HMCS Margaret Brooke
An Arctic and Offshore Patrol Ship (AOPS) will be named after Margaret Brooke, a Royal Canadian Navy Nursing Sister decorated for gallantry during the Second World War. The actions followed the torpedoing and subsequent sinking of the Newfoundland ferry SS Caribou on October 14, 1942, in the Cabot Strait off Newfoundland.
Arctic and Offshore Patrol Ships are named after Canadian naval heroes who displayed outstanding leadership and heroism while serving in the navy during wartime. Margaret Brooke’s courage and self-sacrifice have inspired, and will continue to inspire, generations of Canadian naval personnel for years to come.

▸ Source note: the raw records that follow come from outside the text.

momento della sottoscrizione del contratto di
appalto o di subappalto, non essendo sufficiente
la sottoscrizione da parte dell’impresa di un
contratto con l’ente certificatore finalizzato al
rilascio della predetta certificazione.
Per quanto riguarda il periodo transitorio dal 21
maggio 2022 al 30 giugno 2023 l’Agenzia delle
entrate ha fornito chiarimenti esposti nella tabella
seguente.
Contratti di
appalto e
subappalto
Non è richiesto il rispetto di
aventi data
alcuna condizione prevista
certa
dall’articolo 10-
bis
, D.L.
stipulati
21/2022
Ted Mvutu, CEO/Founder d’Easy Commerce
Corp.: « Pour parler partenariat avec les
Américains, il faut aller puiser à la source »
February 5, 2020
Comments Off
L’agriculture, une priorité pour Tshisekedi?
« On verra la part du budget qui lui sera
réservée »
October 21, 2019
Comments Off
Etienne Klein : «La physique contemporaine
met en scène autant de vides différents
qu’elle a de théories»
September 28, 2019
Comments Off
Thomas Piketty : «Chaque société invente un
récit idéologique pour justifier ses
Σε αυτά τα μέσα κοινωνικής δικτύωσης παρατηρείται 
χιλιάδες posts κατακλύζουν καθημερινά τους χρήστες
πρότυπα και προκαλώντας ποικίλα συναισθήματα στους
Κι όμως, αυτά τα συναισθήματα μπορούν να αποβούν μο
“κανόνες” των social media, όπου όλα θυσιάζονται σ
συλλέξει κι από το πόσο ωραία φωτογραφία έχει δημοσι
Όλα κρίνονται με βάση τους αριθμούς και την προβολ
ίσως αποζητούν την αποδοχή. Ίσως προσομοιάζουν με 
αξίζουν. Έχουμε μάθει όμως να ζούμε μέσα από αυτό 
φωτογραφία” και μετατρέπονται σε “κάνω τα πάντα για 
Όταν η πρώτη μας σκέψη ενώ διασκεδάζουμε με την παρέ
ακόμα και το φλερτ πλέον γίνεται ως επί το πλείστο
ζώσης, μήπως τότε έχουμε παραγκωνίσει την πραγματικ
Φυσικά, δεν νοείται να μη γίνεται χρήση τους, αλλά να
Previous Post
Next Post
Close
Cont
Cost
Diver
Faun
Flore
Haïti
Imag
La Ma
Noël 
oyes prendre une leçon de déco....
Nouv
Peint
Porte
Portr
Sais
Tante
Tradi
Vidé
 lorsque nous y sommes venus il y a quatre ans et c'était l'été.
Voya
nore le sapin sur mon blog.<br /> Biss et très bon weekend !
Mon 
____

On October 14, 1942, during a crossing of the Cabot Strait off the coast of Newfoundland, the ferry SS Caribou was torpedoed by the German submarine U-69. The ferry sank in five minutes. Fighting for her own survival, Lieutenant-Commander Brooke (who was a Sub-Lieutenant at the time) did everything humanly possible to save the life of her colleague and friend, Nursing Sister Sub-Lieutenant Agnes Wilkie, while both women clung to ropes on a capsized lifeboat. In spite of LCdr Brooke’s heroic efforts to hang on to her with one arm, her friend succumbed to the frigid water.
For this selfless act, LCdr Brooke was named a Member (Military Division) of the Order of the British Empire.

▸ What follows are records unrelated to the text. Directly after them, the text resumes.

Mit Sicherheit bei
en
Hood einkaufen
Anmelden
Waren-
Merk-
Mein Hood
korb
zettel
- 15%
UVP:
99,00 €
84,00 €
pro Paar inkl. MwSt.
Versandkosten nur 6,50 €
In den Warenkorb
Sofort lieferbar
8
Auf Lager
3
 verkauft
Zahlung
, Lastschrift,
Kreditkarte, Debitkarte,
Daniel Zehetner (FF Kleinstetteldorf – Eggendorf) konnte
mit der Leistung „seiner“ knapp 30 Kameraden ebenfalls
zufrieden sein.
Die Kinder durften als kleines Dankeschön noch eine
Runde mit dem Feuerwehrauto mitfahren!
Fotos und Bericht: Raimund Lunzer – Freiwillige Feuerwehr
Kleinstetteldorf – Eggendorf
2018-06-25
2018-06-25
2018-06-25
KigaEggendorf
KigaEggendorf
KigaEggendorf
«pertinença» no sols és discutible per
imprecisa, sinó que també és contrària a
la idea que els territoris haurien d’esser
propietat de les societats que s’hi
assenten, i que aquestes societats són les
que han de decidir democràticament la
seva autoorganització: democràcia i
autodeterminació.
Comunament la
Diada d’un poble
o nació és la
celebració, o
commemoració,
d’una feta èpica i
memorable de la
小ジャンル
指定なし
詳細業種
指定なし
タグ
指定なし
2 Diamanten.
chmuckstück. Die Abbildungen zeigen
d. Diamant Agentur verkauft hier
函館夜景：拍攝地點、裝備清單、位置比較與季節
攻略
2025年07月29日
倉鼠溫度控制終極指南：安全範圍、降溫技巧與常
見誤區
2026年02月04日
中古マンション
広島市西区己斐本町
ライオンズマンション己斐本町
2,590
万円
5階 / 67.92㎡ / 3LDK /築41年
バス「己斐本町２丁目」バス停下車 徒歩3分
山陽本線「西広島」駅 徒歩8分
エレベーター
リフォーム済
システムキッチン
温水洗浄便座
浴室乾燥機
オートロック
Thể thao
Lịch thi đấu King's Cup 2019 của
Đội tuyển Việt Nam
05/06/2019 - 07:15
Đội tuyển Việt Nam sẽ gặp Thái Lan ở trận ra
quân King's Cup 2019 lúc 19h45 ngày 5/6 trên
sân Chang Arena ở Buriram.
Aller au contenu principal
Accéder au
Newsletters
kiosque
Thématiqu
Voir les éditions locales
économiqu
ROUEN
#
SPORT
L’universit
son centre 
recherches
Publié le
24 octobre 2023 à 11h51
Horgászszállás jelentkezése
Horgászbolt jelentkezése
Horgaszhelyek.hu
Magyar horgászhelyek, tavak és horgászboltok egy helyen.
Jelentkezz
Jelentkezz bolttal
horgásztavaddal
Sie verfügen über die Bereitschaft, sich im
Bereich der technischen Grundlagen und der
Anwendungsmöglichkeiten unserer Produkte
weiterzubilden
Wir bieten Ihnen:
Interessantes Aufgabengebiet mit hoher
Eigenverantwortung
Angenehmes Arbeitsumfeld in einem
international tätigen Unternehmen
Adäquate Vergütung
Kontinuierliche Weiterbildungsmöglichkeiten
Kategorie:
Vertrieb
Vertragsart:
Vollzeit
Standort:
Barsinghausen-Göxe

“I am amazed that my actions as a survivor of the sinking of the SS Caribou led the Royal Canadian Navy to my door,” said LCdr Brooke. “I was honoured to learn … that a new Arctic and Offshore Patrol Ship will carry my name and be known as His Majesty’s Canadian Ship Margaret Brooke.”

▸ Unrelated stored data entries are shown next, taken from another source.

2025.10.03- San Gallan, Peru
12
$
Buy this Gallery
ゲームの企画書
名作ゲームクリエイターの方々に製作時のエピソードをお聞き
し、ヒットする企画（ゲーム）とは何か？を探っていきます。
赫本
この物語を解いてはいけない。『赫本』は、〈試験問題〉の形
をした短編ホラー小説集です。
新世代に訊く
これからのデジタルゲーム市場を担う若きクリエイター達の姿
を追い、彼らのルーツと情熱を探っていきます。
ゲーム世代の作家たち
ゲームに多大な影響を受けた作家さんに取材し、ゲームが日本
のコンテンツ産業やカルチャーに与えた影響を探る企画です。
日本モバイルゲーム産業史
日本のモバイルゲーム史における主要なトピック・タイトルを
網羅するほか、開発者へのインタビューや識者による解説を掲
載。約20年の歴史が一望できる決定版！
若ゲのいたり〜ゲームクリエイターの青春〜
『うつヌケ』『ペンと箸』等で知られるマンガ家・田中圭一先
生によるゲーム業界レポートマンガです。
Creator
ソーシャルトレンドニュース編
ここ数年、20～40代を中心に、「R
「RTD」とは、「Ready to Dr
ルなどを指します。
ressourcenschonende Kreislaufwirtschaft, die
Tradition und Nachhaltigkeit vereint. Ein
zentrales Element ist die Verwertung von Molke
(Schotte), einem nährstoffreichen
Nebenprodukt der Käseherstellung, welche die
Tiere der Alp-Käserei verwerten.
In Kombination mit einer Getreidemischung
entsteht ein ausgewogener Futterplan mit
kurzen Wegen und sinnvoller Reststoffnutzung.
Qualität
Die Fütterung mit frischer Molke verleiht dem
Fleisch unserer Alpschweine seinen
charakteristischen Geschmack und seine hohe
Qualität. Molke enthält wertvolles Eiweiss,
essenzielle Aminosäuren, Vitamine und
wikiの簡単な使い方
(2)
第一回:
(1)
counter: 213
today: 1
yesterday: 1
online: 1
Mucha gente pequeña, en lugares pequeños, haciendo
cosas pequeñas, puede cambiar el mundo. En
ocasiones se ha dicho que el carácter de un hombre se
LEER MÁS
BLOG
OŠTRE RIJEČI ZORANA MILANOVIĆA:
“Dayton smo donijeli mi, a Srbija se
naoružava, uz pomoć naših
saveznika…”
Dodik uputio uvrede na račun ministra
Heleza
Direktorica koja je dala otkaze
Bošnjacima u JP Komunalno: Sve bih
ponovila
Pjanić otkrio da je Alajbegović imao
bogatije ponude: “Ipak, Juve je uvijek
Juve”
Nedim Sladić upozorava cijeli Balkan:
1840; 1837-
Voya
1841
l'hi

In September 2014, it was announced that the forthcoming AOPS would be named to honour prominent Canadians who served with the highest distinction and conspicuous gallantry in the navy. The lead ship was named HMCS Harry DeWolf and the class is known as the Harry DeWolf Class.
The RCN will employ the AOPS to conduct sovereignty and surveillance operations in Canadian waters on all three coasts, including in the Arctic. The AOPS will also be used to support other units of the Canadian Armed Forces in the conduct of maritime-related operations, and to support other government departments in carrying out their mandates, as required.